Fig. 3Best predictors identified by penalized logistic regression (LASSO). (A) The receiver operating characteristic (ROC) curves for each combination of predictors (i.e., diffusion and tract of interest pairs) selected by LASSO for discriminating between SCD and MCI. The best predictors for SCD and MCI were Dr in the left parahippocampal cingulum (cgh_l), MD in the forceps major (fma), and FA in the left posterior thalamic radiation (ptr_l). The area under the ROC curve (AUC) was 0.83 with all three predictors (bold black line), 0.81 with Dr-cgh_l and MD-fma (gray line), and 0.80 with only Dr-cgh_l (light gray line). (B) The ROC curves for each combination of predictors selected by LASSO for discriminating between CN and MCI. The best predictors for CN and MCI were FA-ptr_l and OD-cgh_l. The areas under the ROC curve were 0.88 using both predictors (bold black line) and 0.82 using only FA-ptr_l (gray line). (C) Anatomical locations of the three most sensitive tracts of interest: left parahippocampal cingulum (cgh_l), left posterior thalamic radiation (ptr_l), and forceps major (fma). (D) Boxplots of LASSO-selected diffusion parameters (vertical axes) in the three most sensitive tracts of interest (horizontal axes) for all groups. Abbreviations: LASSO, least absolute shrinkage and selection operator; SCD, subjective cognitive decline; CN, cognitively normal; MCI, mild cognitive impairment; FA, fractional anisotropy; MD, mean diffusivity; Dr, radial diffusivity; OD, orientation dispersion.

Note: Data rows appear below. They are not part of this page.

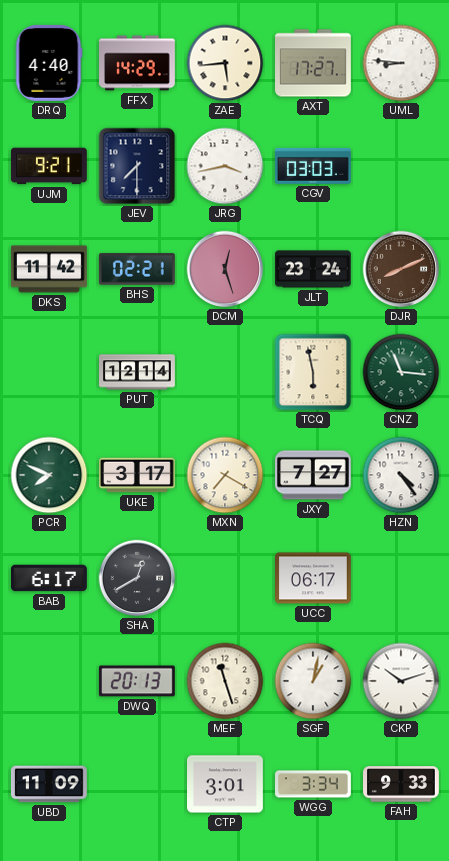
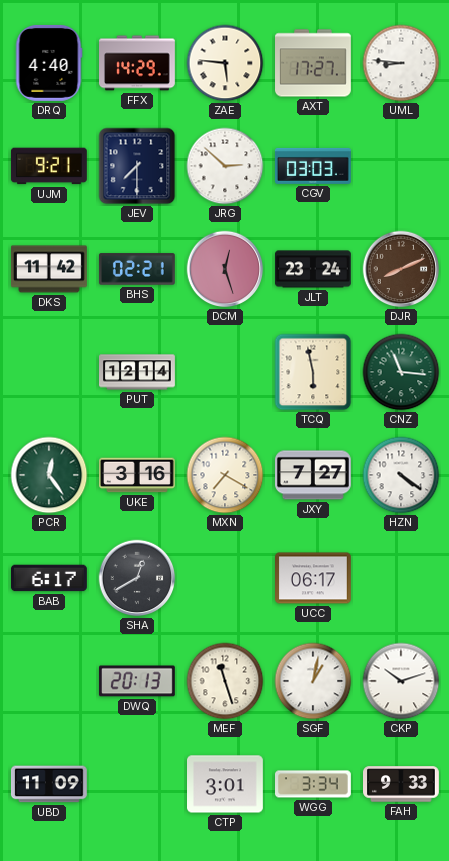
ZAE: 5:44 -> 5:46
JRG: 3:43 -> 2:52
PCR: 7:49 -> 12:24
UKE: 3:17 -> 3:16
HZN: 4:24 -> 4:21
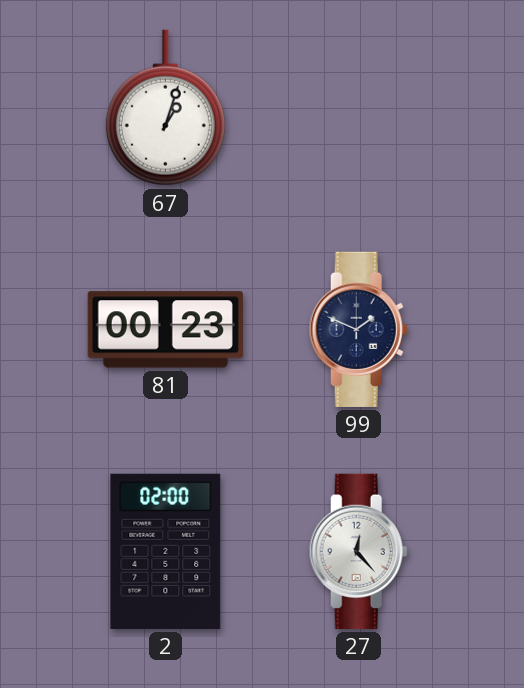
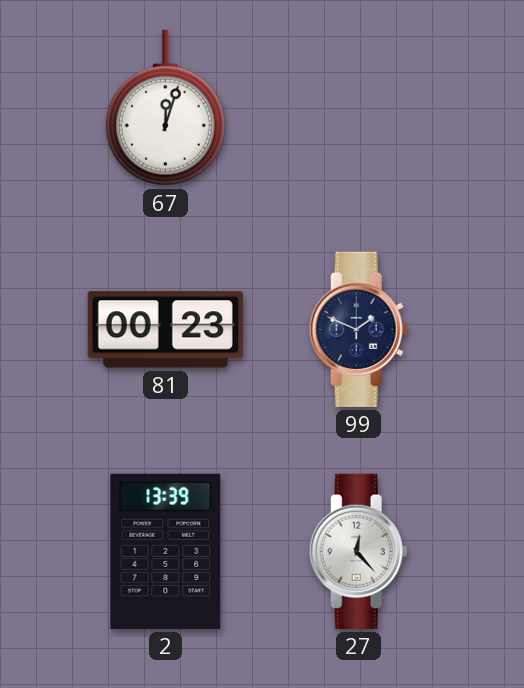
67: 1:03 -> 12:03
2: 02:00 -> 13:39
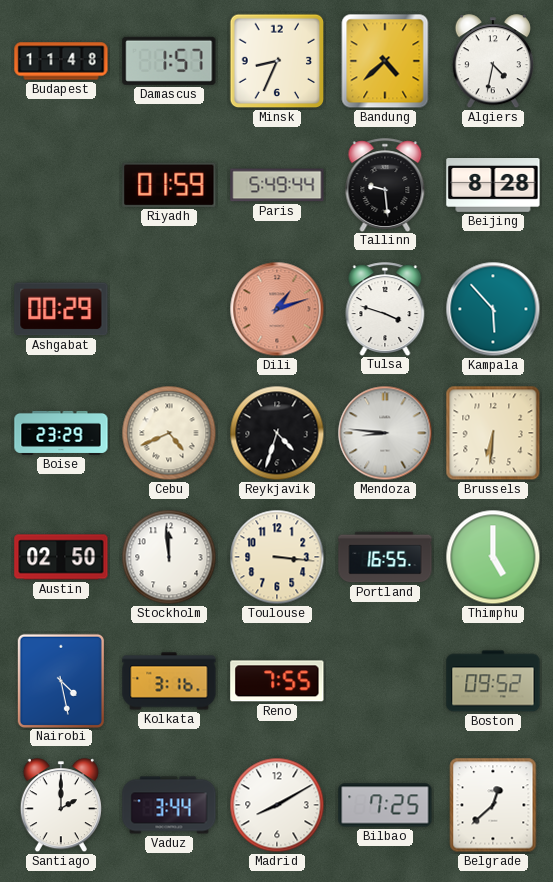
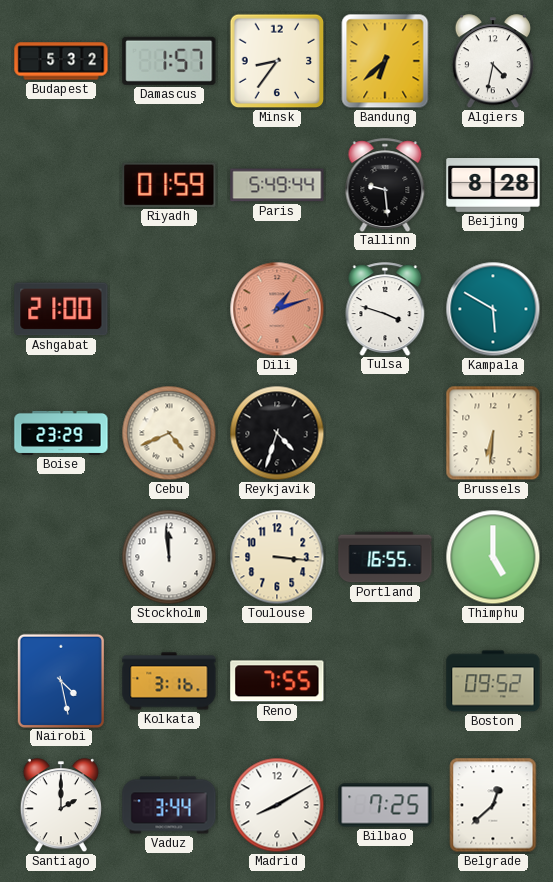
Budapest: 11:48 -> 5:32
Minsk: 8:34 -> 8:36
Bandung: 4:38 -> 6:38
Ashgabat: 00:29 -> 21:00
Kampala: 5:53 -> 5:50
Mendoza: 8:46 -> none
Austin: 02:50 -> none
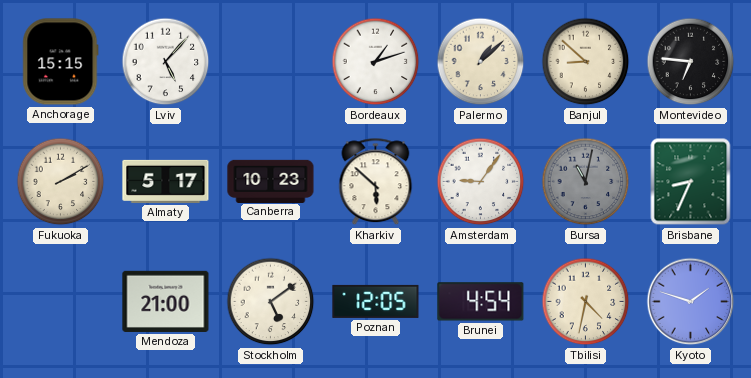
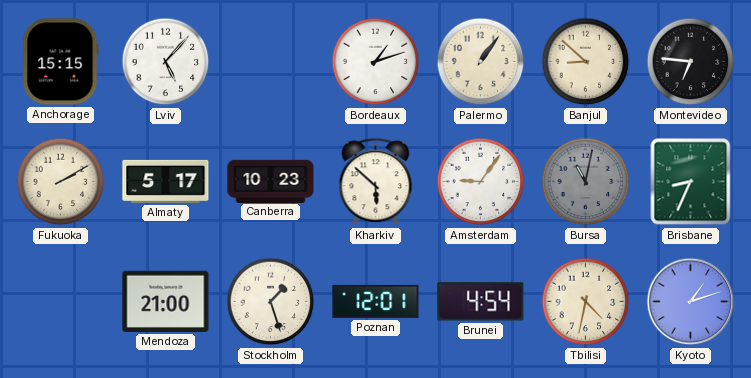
Palermo: 1:08 -> 1:06
Stockholm: 5:09 -> 1:27
Poznan: 12:05 -> 12:01
Kyoto: 1:48 -> 1:12
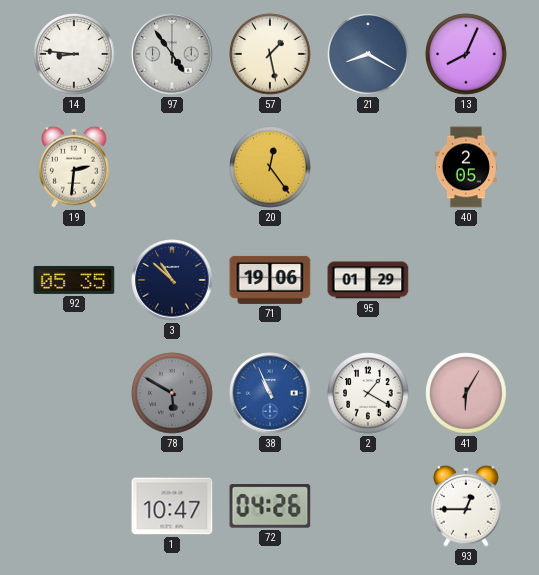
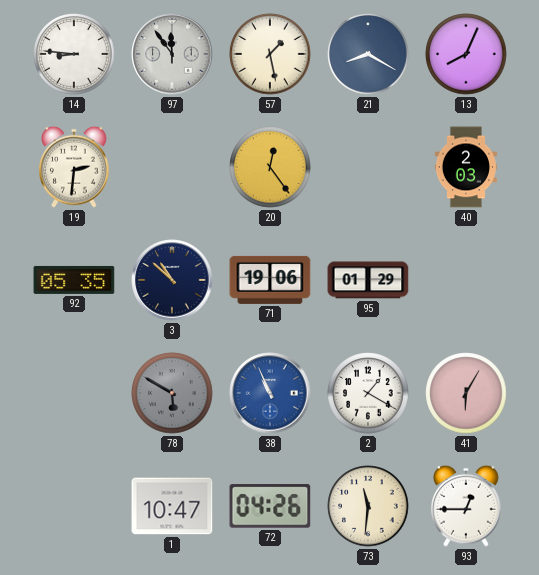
97: 4:54 -> 11:54
40: 2:05 -> 2:03
73: none -> 11:31
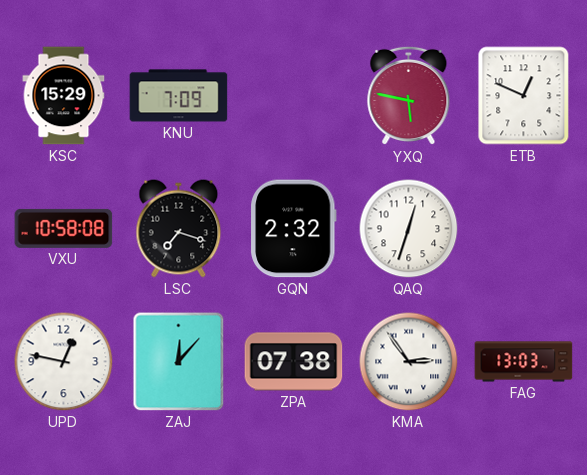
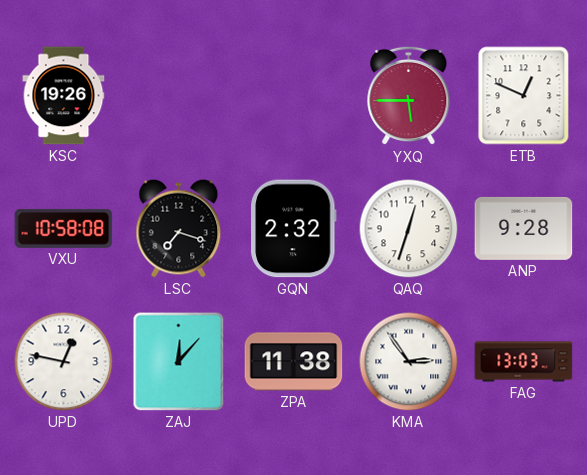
KSC: 15:29 -> 19:26
KNU: 7:09 -> none
YXQ: 5:47 -> 5:45
ANP: none -> 9:28
ZPA: 07:38 -> 11:38
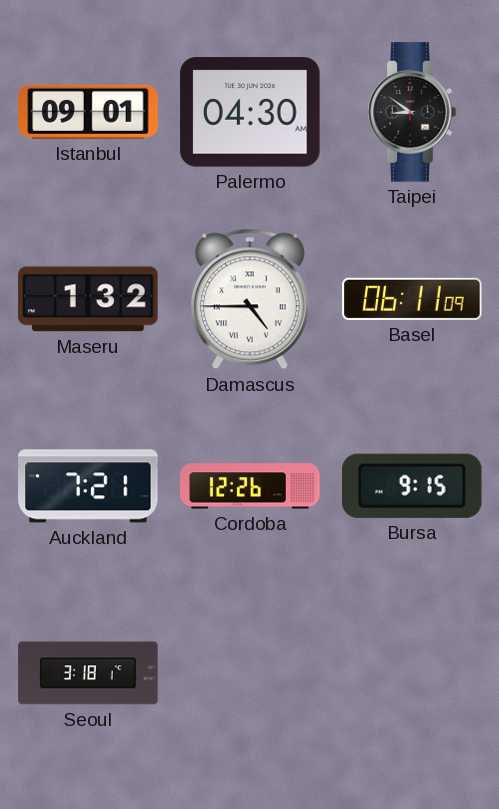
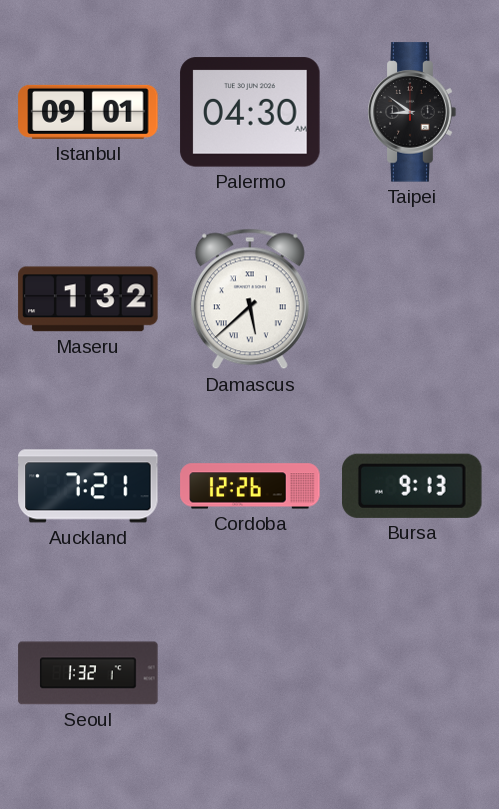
Damascus: 4:45 -> 5:38
Basel: 06:11 -> none
Bursa: 9:15 -> 9:13
Seoul: 3:18 -> 1:32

Fig. 4Linear regression analyses between Rey Auditory Verbal Learning Test immediate recall (RAVLT-IR) and radial diffusivity (Dr) in the left parahippocampal cingulum, posterior thalamic radiation, and forceps major. The correlation coefficient as in goodness of fit (r) is labeled in black for all subjects combined (n = 100, black regression line) and with red for MCI (n = 22, red regression line). Significance level is labeled as: * for P < .05, ** for P < .01, and *** for P < .001. Abbreviations: SCD, subjective cognitive decline; CN, cognitively normal; MCI, mild cognitive impairment.